AS SHE STUMPS for the Senate these days, Elizabeth Warren is trying her best to emphasize economics over gender. So at a campaign stop this week, when I asked her about our bizarre, retrograde, Limbaugh-drenched national conversation about birth control, she tried to spin the subject back to finance. Contraception, she said, is “an economic issue, as well as a social issue.’’
Warren was talking about families, many of whom struggle to fit health care costs into their household budgets. But her statement works on a macro level, too. For fiscal conservatives and deficit hawks, birth control turns out to be something of a miracle drug. It saves everyone money.
Consider a brief released last Monday by the Brookings Institution that studied family planning programs covered by Medicaid, and came to an eye-opening conclusion. Every taxpayer dollar spent on family planning services - teen pregnancy prevention programs, media campaigns, and especially birth control - would save taxpayers between $2 and $6.
That’s a small-c conservative estimate, the study notes, that doesn’t take into account some of the other potential benefits if children are born at an optimal time in their parents’ lives: less spending on welfare and criminal justice, better high school graduation rates. And the general, simple principle - reducing unplanned pregnancies saves money - has clear implications for health care writ large, said Adam Thomas, the study’s author and a professor at the Georgetown Public Policy Institute.
The money lens is a different way to look at this depressing brouhaha over birth control mandates in the Affordable Care Act - Obamacare, if you prefer - and it’s something Republicans ought to consider for their own sake. The nonstop coverage of Rush Limbaugh’s disgusting rant against a female law school student, who dared to testify to Congress on an issue related to (gasp) sex, isn’t going to do much to close a yawning gender gap. That’s not good news for the GOP in November.

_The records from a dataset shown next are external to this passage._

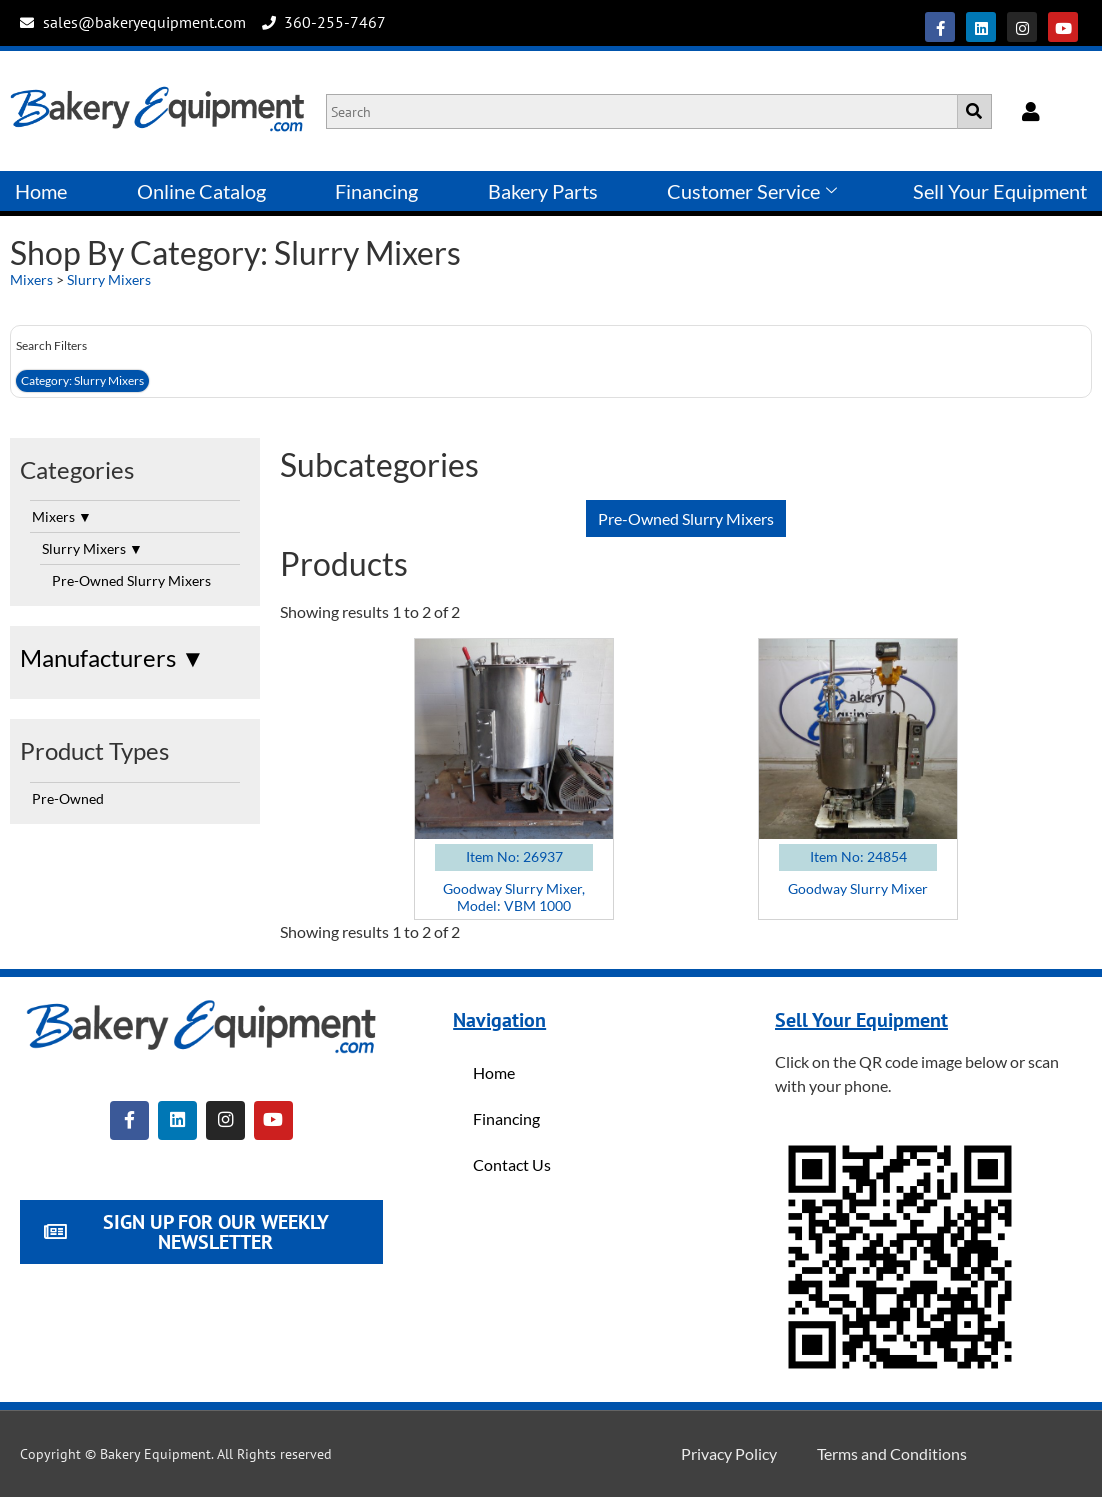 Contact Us (512, 1164)
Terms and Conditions (892, 1453)
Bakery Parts (543, 191)
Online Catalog (201, 191)
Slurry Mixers (109, 279)
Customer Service (752, 191)
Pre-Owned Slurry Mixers (131, 580)
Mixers (31, 279)
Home (41, 191)
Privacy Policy (729, 1453)
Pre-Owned (68, 798)
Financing (376, 191)
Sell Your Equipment (1000, 191) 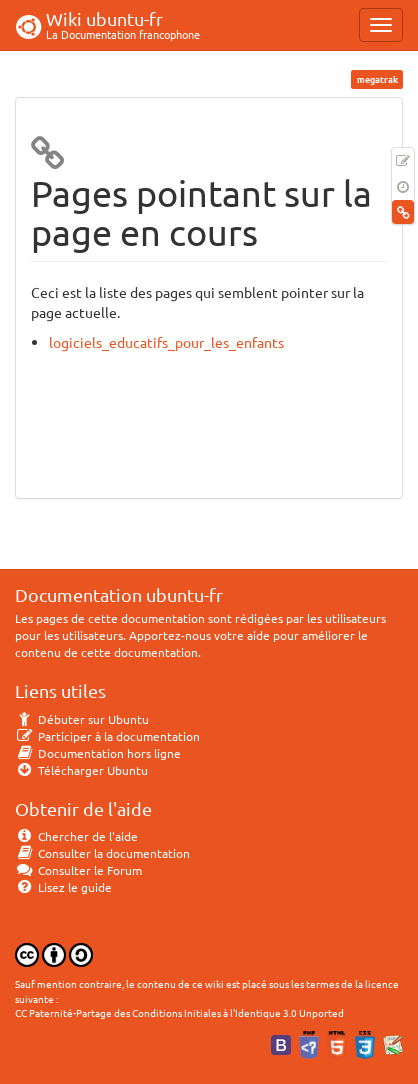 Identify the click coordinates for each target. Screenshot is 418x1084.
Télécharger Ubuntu (81, 770)
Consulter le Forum (78, 870)
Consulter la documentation (102, 853)
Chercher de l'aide (76, 836)
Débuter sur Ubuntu (82, 719)
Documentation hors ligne (98, 753)
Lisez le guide (63, 887)
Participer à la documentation (107, 736)
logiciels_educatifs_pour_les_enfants (166, 342)
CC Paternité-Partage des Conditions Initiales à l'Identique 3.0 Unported (179, 1012)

But in their blind hatred for Obamacare, Republicans have boxed themseves into a corner. They made a choice to declare birth control a matter of religious conviction, and in truth, there’s an argument to be made about the value of a conscience clause. But it didn’t take long for the rhetoric to get carried away, until suddenly we were talking about judgment and shame. It wasn’t just Rush calling the student a “slut’’ and a “prostitute.’’ Last weekend, Rick Santorum told Fox News Channel’s Chris Wallace that he thinks birth control is a “grievous moral wrong.’’
And Mitt Romney - who never ceases to disappoint people who think he should know better - bungled an easy chance to introduce sanity to the debate. Instead, he said of Limbaugh, “It’s not the language I would have used.’’ (Talking to friends this week, I’ve heard all sorts of potential Mitt-like alternatives: “Hussy?’’ “Trollop?’’ “Lady of the evening?’’)
As Thomas points out, Rush’s rant - which concluded that if taxpayers were paying for women’s birth control, they should be able to see videos of women having sex - missed a fundamental point about Obama’s birth control mandate. The provision in question doesn’t require taxpayers to spend a penny. It applies to private insurers, and it’s part of a long list of preventive services that now must be provided with no cost-sharing from patients. These include hearing screenings for newborns, vaccines for children, cessation programs for smokers, and colorectal cancer screenings for adults over 50.
And it’s striking that, amid all of the noise over the contraception mandates, we haven’t heard much complaint from the insurance industry. In fact, about 90 percent of private health insurers already cover contraception, Thomas said. Birth control is far cheaper to cover than a child.
So, let’s tally it out. Free contraception would reduce health care costs. It would save taxpayer money. It would reduce some of the problems that social conservatives abhor, such as teen pregnancy and abortion.
“There’s a lot here for conservatives to like,’’ Thomas said. And changing the conversation — from gender to money, from shame to sanity — would do everyone a world of good.